Records from a data collection
+--
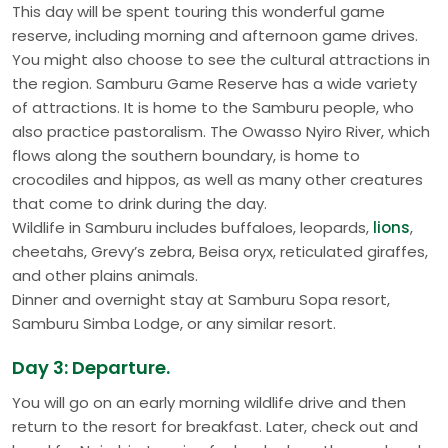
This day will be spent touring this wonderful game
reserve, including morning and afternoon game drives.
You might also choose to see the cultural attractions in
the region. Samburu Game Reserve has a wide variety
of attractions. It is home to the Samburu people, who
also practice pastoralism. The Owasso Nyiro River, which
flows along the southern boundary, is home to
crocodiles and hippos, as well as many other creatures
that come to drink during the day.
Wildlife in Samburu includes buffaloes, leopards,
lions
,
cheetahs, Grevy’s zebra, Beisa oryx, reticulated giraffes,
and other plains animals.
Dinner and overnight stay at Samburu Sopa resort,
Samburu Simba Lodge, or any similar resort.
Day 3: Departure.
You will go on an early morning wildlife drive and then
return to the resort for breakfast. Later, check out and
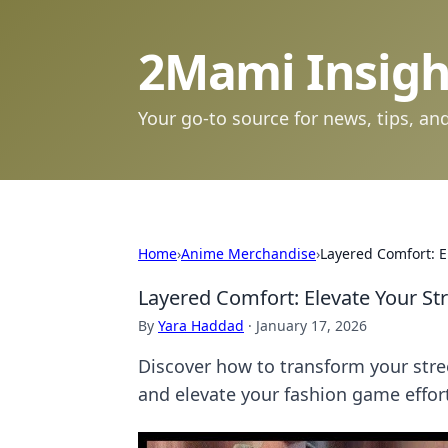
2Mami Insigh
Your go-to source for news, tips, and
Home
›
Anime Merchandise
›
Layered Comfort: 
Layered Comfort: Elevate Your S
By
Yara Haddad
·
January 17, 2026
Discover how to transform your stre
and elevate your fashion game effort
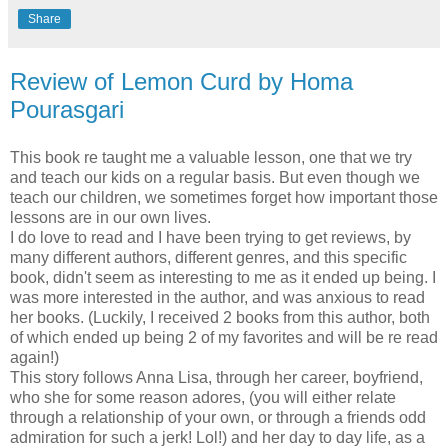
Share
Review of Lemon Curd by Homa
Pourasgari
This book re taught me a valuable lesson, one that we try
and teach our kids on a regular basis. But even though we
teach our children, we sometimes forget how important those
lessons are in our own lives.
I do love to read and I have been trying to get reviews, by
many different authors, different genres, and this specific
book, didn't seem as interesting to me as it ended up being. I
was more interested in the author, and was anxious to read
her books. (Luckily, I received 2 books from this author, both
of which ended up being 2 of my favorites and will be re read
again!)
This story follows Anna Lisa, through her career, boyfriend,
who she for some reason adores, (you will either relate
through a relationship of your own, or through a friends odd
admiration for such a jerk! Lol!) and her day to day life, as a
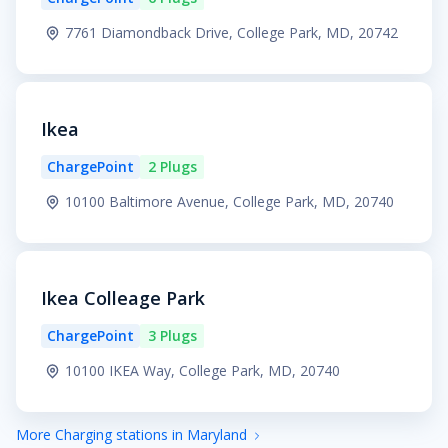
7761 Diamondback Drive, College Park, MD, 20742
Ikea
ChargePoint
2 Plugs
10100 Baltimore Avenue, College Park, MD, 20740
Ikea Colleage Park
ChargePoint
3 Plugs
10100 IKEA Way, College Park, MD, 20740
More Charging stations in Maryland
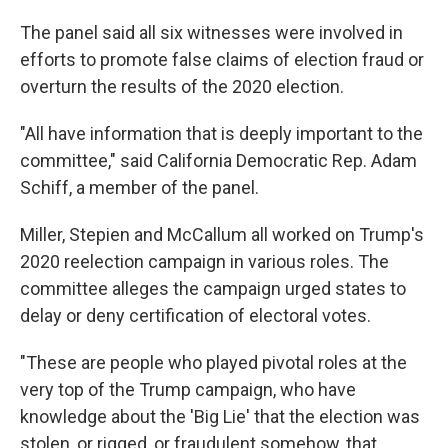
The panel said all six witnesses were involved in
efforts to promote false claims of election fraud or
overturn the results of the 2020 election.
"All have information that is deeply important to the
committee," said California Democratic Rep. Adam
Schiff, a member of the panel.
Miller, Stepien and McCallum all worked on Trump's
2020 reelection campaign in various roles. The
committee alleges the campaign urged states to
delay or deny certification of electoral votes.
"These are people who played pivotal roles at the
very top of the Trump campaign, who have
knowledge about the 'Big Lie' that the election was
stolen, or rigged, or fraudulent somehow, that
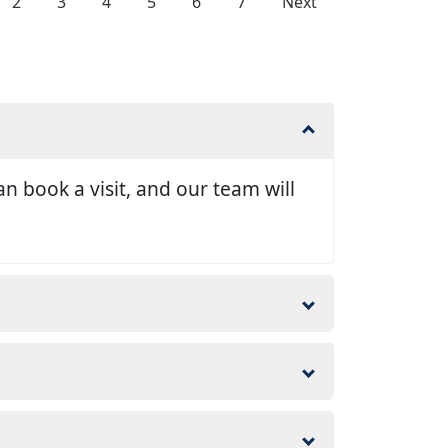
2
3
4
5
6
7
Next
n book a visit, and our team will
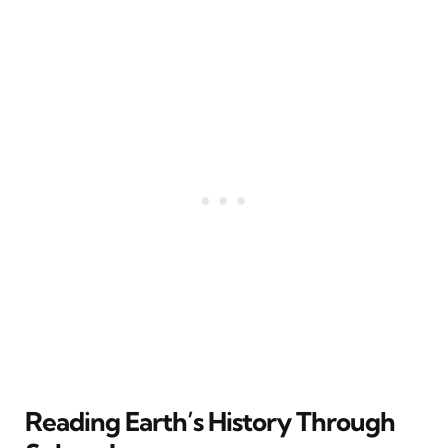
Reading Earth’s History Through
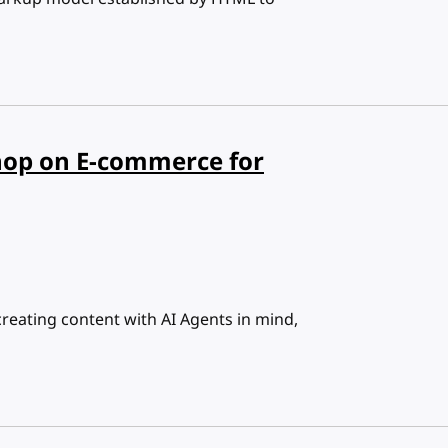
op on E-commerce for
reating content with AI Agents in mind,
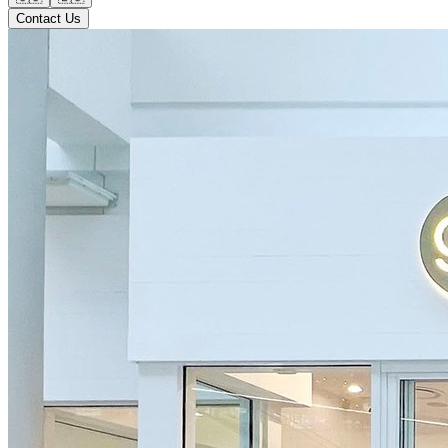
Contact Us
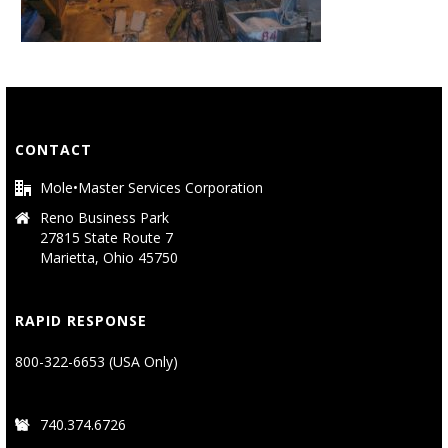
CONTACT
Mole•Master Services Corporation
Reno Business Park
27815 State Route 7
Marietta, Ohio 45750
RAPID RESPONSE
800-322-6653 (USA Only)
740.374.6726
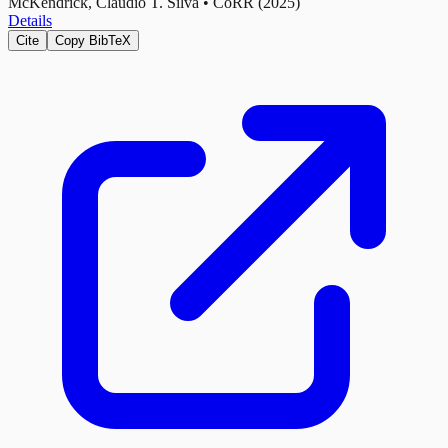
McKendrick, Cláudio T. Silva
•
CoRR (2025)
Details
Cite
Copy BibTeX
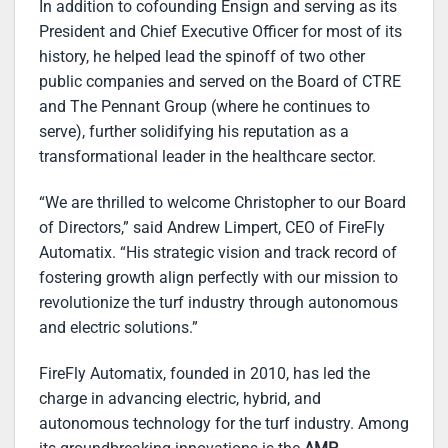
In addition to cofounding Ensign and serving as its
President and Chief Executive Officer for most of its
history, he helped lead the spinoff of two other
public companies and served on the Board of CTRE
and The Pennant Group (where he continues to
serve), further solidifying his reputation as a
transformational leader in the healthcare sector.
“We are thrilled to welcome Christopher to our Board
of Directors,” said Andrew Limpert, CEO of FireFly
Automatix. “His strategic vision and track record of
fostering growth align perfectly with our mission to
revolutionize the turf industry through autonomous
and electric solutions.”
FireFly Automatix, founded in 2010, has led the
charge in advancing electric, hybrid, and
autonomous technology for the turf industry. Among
+--
▸ REQUIRED ACTION
All that is wanted is the stretch of lines above from the one containing "Miller, Stepien and" through the one containing "knowledge about the", duplicated exactly.

▸ RESPONSE AREA
Miller, Stepien and McCallum all worked on Trump's
2020 reelection campaign in various roles. The
committee alleges the campaign urged states to
delay or deny certification of electoral votes.
"These are people who played pivotal roles at the
very top of the Trump campaign, who have
knowledge about the 'Big Lie' that the election was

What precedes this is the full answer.